Thursday, July 29, 2010

How the Great Recession was Brought to an End

A new paper by Alan Blinder and Mark Zandi.

Here is their conclusion:

The financial panic and Great Recession were massive blows to the U.S. economy. Employment is still some 8 million below where it was at its pre-recession peak, and the unemployment rate remains above 9%. The hit to the nation’s fiscal health has been equally disconcerting, with budget deficits in fiscal years 2009 and 2010 of close to $1.4 trillion.

These unprecedented deficits reflect both the recession itself and the costs of the government’s multi-faceted response to it. The total direct costs, including the TARP, the fiscal stimulus, and other efforts, such as addressing the mortgage-related losses at Fannie Mae and Freddie Mac, are expected to reach almost $1.6 trillion. Adding in nearly $750 billion in lost revenue from the weaker economy, the total budgetary cost of the crisis is projected to top $2.35 trillion, about 16% of GDP. For historical comparison, the savings-and-loan crisis of the early 1990s cost some $350 billion in today’s dollars: $275 billion in direct costs plus $75 billion due to the associated recession. This sum was equal to almost 6% of GDP at that time.

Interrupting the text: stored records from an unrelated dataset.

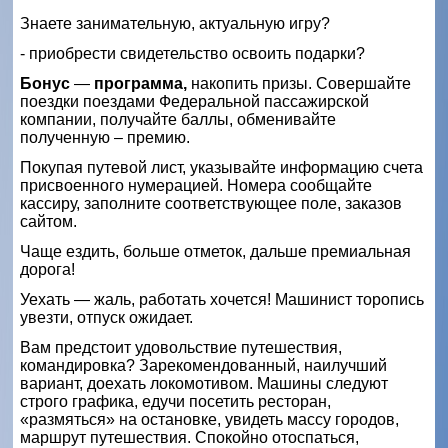
Знаете занимательную, актуальную игру?
- приобрести свидетельство освоить подарки?
Бонус
—
программа,
накопить призы. Совершайте
поездки поездами Федеральной пассажирской
компании, получайте баллы, обменивайте
полученную – премию.
Покупая путевой лист, указывайте информацию счета
присвоенного нумерацией. Номера сообщайте
кассиру, заполните соответствующее поле, заказов
сайтом.
Чаще ездить, больше отметок, дальше премиальная
дорога!
Уехать — жаль, работать хочется! Машинист торопись
увезти, отпуск ожидает.
Вам предстоит удовольствие путешествия,
командировка? Зарекомендованный, наилучший
вариант, доехать локомотивом. Машины следуют
строго графика, едучи посетить ресторан,
«размяться» на остановке, увидеть массу городов,
маршрут путешествия. Спокойно отоспаться,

It is understandable that the still-fragile economy and the massive budget deficits have fueled criticism of the government’s response. No one can know for sure what the world would look like today if policymakers had not acted as they did—our estimates are just that, estimates. It is also not difficult to find fault with isolated aspects of the policy response. Were the bank and auto industry bailouts really necessary? Do extra UI benefits encourage the unemployed not to seek work? Should not bloated state and local governments be forced to cut wasteful budgets? Was the housing tax credit a giveaway to buyers who would have bought homes anyway? Are the foreclosure mitigation efforts the best that could have been done? The questions go on and on.

While all of these questions deserve careful consideration, it is clear that laissez faire was not an option; policymakers had to act. Not responding would have left both the economy and the government’s fiscal situation in far graver condition. We conclude that Ben Bernanke was probably right when he said that “We came very close in October [2008] to Depression 2.0.”11

While the TARP has not been a universal success, it has been instrumental in stabilizing the financial system and ending the recession. The Capital Purchase Program gave many financial institutions a lifeline when there was no other. Without the CPP’s equity infusions, the entire system might have come to a grinding halt. TARP also helped shore up asset prices, and protected the system by backstopping Fed and Treasury efforts to keep large financial institutions functioning. TARP money was also vital to ensuring an orderly restructuring of the auto industry at a time when its unraveling would have been a serious economic blow. TARP funds were not used as effectively in mitigating foreclosures, but policymakers should not stop trying.

The fiscal stimulus also fell short in some respects, but without it the economy might still be in recession. Increased unemployment insurance benefits and other transfer payments and tax cuts put cash into households’ pockets that they have largely spent, supporting output and employment. Without help from the federal government, state and local governments would have slashed payrolls and programs and raised taxes at just the wrong time. (Even with the stimulus, state and local governments have been cutting and will cut more.) Infrastructure spending is now kicking into high gear and will be a significant source of jobs through at least this time next year. And business tax cuts have contributed to increased investment and hiring.

When all is said and done, the financial and fiscal policies will have cost taxpayers a substantial sum, but not nearly as much as most had feared and not nearly as much as if policymakers had not acted at all. If the comprehensive policy responses saved the economy from another depression, as we estimate, they were well worth their cost.

read the entire paper

My thoughts: blah, blah, blah. Wow. Our wonderful policymakers can prevent us from drowning, but they never keep us from falling into the deep end of the pool. Malaise is the word, not recovery. Or perhaps, dead cat bounce.